As @Alcaro suggests, you should use either a correct string-to-double parser or a big number library to compute the result with no loss of precision.

Or, you can manually check the results, for example by asking Wolfram Alpha to compute the correct results, like (1) typing something like binary(1988012400000122 * 10^-8), (2) obtain the binary significand and the binary exponent, and (3) compare them to your original number.

Or, you could just write 1988012400000122e-8 to your source code to let your compiler to do the conversion. If the compiler is not buggy, it will give you the correct double.

rpopescu commented 2 years ago

Right, I got it finally - as I noted above, the precision is lost sometimes (because the reasons you've enumerated), but this can be avoided by using e.g. gmplib, as strtod does. Thank you everyone. @jk-jeon perhaps a note of caution regarding achieving the roundtrip in the documentation would be useful, to keep others as naive as me from assuming the basic multiplication would work.

jk-jeon commented 2 years ago

See this for example:

https://godbolt.org/z/heoGqaGrT

jk-jeon commented 2 years ago

@jk-jeon perhaps a note of caution regarding achieving the roundtrip in the documentation would be useful, to keep other from assuming the basic multiplication would work.

Okay I'll consider adding it.

rpopescu commented 2 years ago

Thanks again. Actually, one more question @jk-jeon - what is the source of error when inverting the result when the exponent is negative? From what I can see, this results in packed xor; below is the code for the function double f(double d) { return -d; }

.LCPI0_0:
        .quad   0x8000000000000000              # double -0
        .quad   0x8000000000000000              # double -0
f(double):                                  # @f(double)
        xorps   xmm0, xmmword ptr [rip + .LCPI0_0]
        ret
jk-jeon commented 2 years ago

I thought by "inverting" you mean taking the reciprocal. Did you mean inverting the sign?
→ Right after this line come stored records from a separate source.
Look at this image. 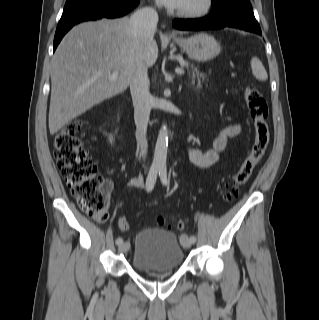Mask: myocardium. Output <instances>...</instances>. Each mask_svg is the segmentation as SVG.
Segmentation results:
<instances>
[{
  "label": "myocardium",
  "instance_id": "f54148a6",
  "mask_svg": "<svg viewBox=\"0 0 319 320\" xmlns=\"http://www.w3.org/2000/svg\"><path fill=\"white\" fill-rule=\"evenodd\" d=\"M214 6V0H199L191 9H180L177 15L184 18H198L207 15Z\"/></svg>",
  "mask_w": 319,
  "mask_h": 320
}]
</instances>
rpopescu commented 2 years ago

Yes, that’s what I was doing, negating the value if is_negative, which from my understanding of the representation would simply flip a bit, right? Anyway thanks again for the clarification!
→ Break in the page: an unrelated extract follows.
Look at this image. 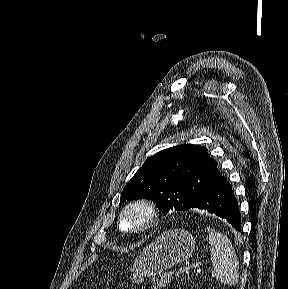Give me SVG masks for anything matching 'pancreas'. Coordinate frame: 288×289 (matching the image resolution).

Alcaro commented 2 years ago

Yes, as you can see in that assembly snippet, negating a float or double is just a bit flip.

rpopescu commented 2 years ago

Yes, as I said it’s a bit flip and hence my confusion about the possible precision loss, but it’s been clarified. Thanks for the heads up - replied by email and signature got added :-)

jk-jeon commented 2 years ago

Addressed in 1c7596b1c77eeeb3e656b8a8ba7356e013668e0e.